▶ **EXERCISE BRIEF**: Each entry below should be output exactly, apart from its images.

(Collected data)
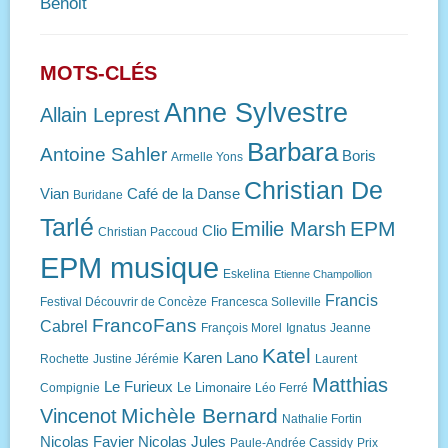
Benoit
MOTS-CLÉS
Anne Sylvestre
Allain Leprest
Barbara
Antoine Sahler
Boris
Armelle Yons
Christian De
Vian
Café de la Danse
Buridane
Tarlé
EPM
Emilie Marsh
Clio
Christian Paccoud
EPM musique
Eskelina
Etienne Champollion
Francis
Festival Découvrir de Concèze
Francesca Solleville
FrancoFans
Cabrel
François Morel
Ignatus
Jeanne
Katel
Karen Lano
Rochette
Justine Jérémie
Laurent
Matthias
Le Furieux
Le Limonaire
Compignie
Léo Ferré
Michèle Bernard
Vincenot
Nathalie Fortin
Nicolas Favier
Nicolas Jules
Paule-Andrée Cassidy
Prix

▶ **REPLY**:
Benoit
MOTS-CLÉS
Anne Sylvestre
Allain Leprest
Barbara
Antoine Sahler
Boris
Armelle Yons
Christian De
Vian
Café de la Danse
Buridane
Tarlé
EPM
Emilie Marsh
Clio
Christian Paccoud
EPM musique
Eskelina
Etienne Champollion
Francis
Festival Découvrir de Concèze
Francesca Solleville
FrancoFans
Cabrel
François Morel
Ignatus
Jeanne
Katel
Karen Lano
Rochette
Justine Jérémie
Laurent
Matthias
Le Furieux
Le Limonaire
Compignie
Léo Ferré
Michèle Bernard
Vincenot
Nathalie Fortin
Nicolas Favier
Nicolas Jules
Paule-Andrée Cassidy
Prix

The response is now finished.